Целый ад стоит вокруг Ахульго. Каждый уступ берется с бою. Страшная, немилосердная резня на утесах заливает кровью каменный грунт. Десятками валятся тела убитых, десятками же поглощает их Койсу, окрашивая пурпуром свои седые волны. Груды тел осаждающих и осажденных покрывают скаты и уклоны гор. Груда тел скатывается в Койсу и, не достигнув ее, обратившись в окровавленную массу, распластывается на площадках и выступах. Отчаянные стоны раненых, шум скатываемых камней и лязг скрестившихся сабель — все это покрывается голосами обезумевших, озверевших в схватке мюридов, с гимном газавата бросающихся в бой. Люди, уже не разбирая, режут и колят наудачу, не видя в лицо врага от застилающего их глаза кровавого тумана. Мюриды дорого продают свою жизнь.
Вот с одним из них схватился Зарубин. Глаза его налиты кровью. Зубы бешено стиснуты. Глаза мечут искры…
— Алла! Алла! — лепечет он хриплым голосом и заносит свою короткую шашку над головой русского саиба. Борис Владимирович вовремя отклоняется от удара, взмахивает саблей, и в ту же минуту голова в белой чалме, отделившаяся от тела, летит в бездну.
А перед ним уже новый враг… Точно из-под земли вырос. Совсем еще молодое лицо сурово и строго, с пламенно-горящим взором… А на мизинце блестит гладкое кольцо — значок мюридов.

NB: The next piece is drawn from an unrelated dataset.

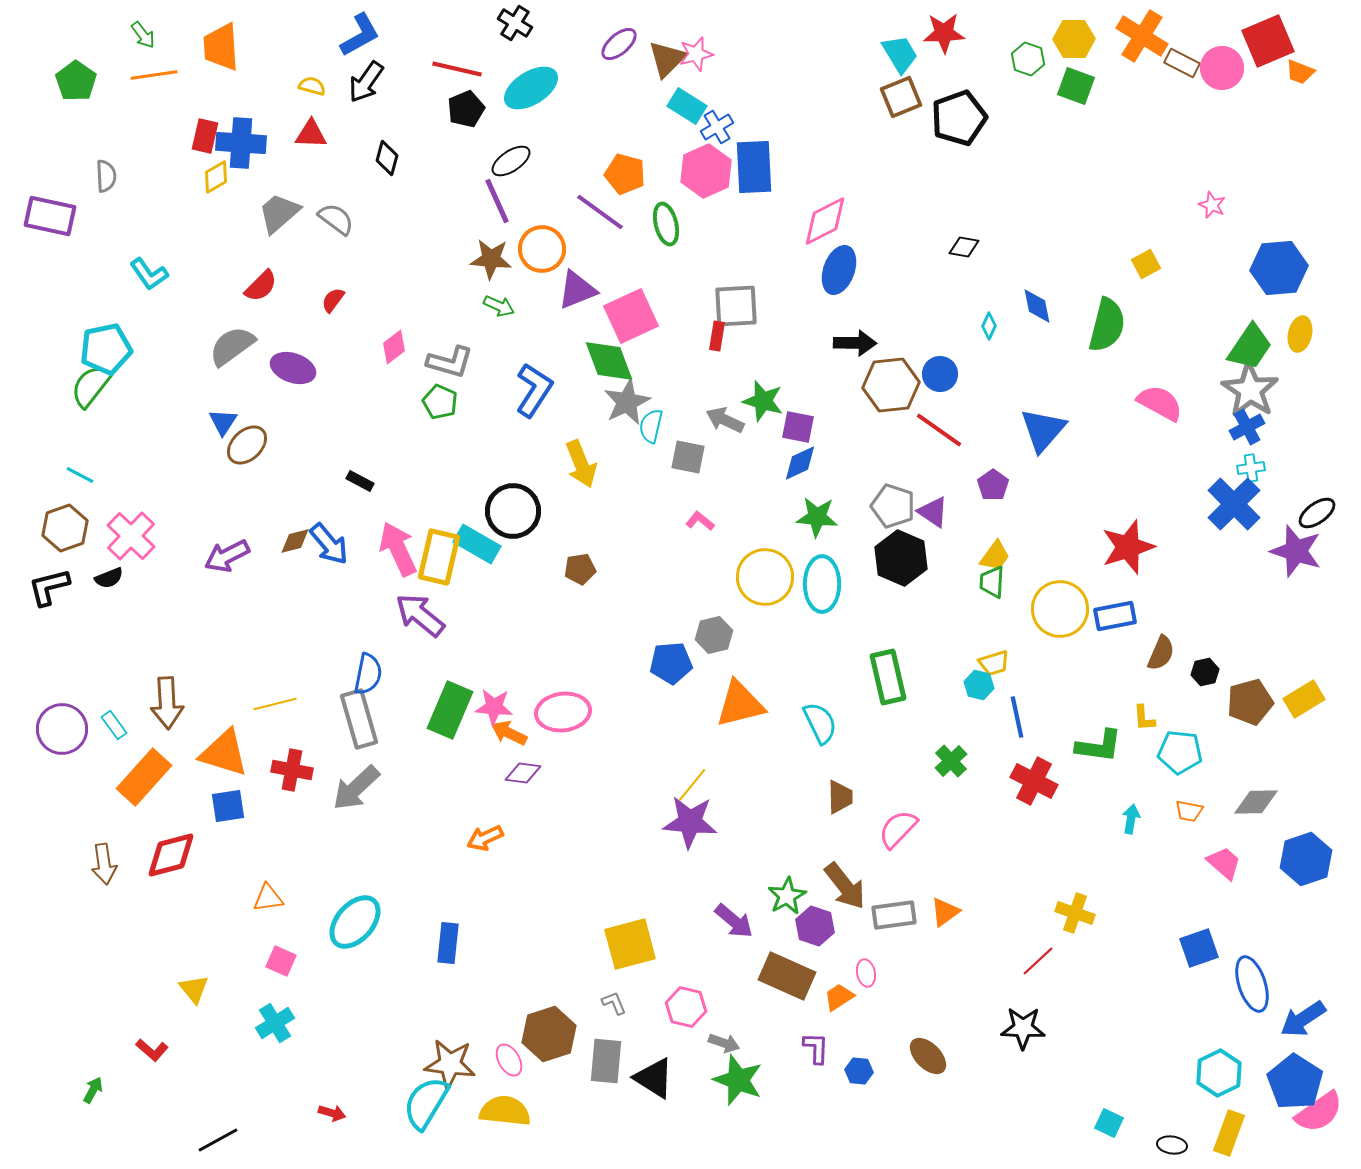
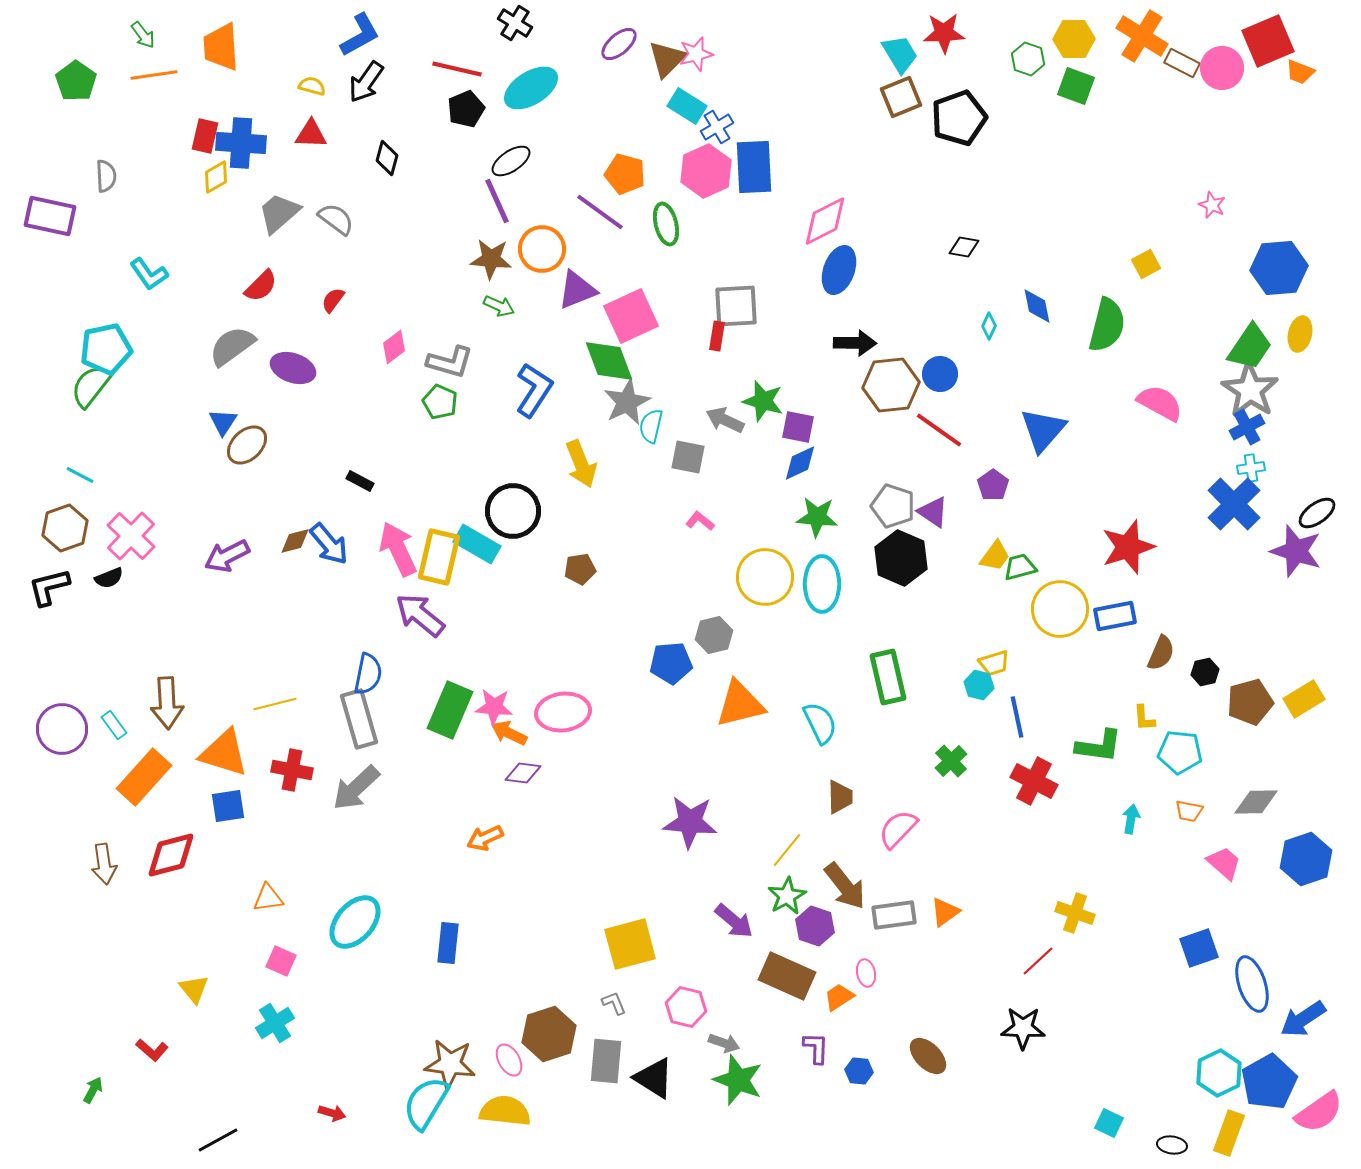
green trapezoid at (992, 582): moved 28 px right, 15 px up; rotated 72 degrees clockwise
yellow line at (692, 785): moved 95 px right, 65 px down
blue pentagon at (1295, 1082): moved 26 px left; rotated 10 degrees clockwise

Это Гассан-бек- Джанаида.
— Ля-иллях-иль-Алла! — выкрикивает он и кидается на Зарубина…
Борис Владимирович шашкой выбивает кинжал, разом обезоружив молодого мюрида.

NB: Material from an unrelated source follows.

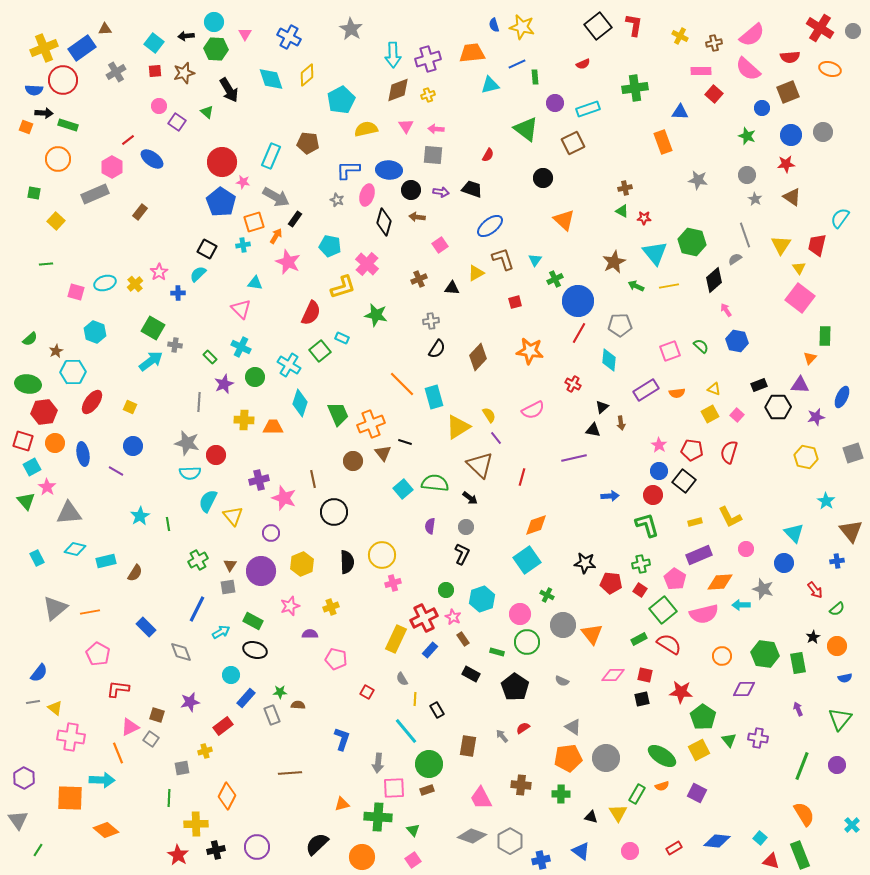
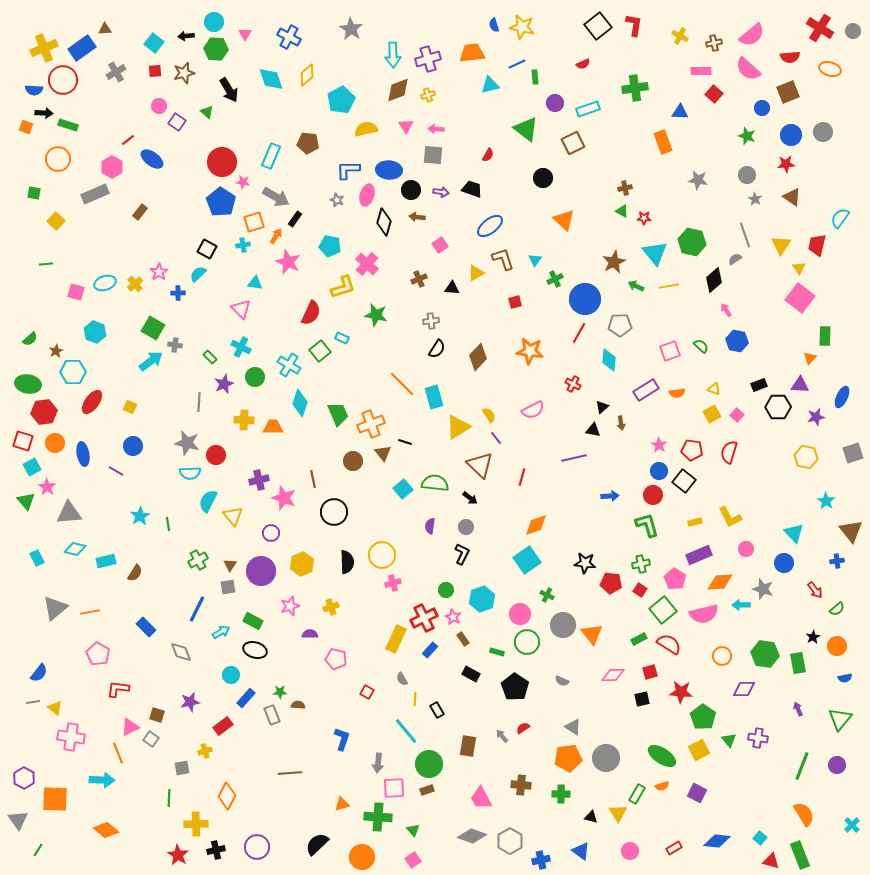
blue circle at (578, 301): moved 7 px right, 2 px up
yellow square at (710, 414): moved 2 px right
red square at (645, 675): moved 5 px right, 3 px up; rotated 28 degrees counterclockwise
orange square at (70, 798): moved 15 px left, 1 px down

В эту минуту чей-то яростный крик заставляет его обернуться. Наиб в красной чалме заносит над ним свою кривую саблю.
«Смерть!» — вихрем проносится в мозгу Зарубина, и перед его глазами, как живой, предстает его белокурый Миша…
Жажда жизни охватывает Бориса Владимировича: жить, во что бы то ни стало жить, ради его жены, детей, Миши!.. Не помня себя, он выхватывает револьвер и в упор стреляет в голову наиба.
Красная чалма как-то странно виснет набок, вслед за тем вовсе исчезает из его глаз.
Ее снова заменяет молодой мюрид… В его руках уже сверкает клинок кинжала, который он успел поднять тем временем…
— Смерть гяурам! Вечная слава имаму! — кричит он и в ту же минуту валится, оглушенный ружейным прикладом какого-то солдатика.
Зарубину некогда благодарить своего спасителя, некогда даже взглянуть — кто он.
Вокруг него все сильнее и жарче разгорается битва… Все грознее закипает она.
И вдруг громовое «Ура!» слышится над его головою.
Это куринцы успели подняться к самому аулу… К ним спешат остальные.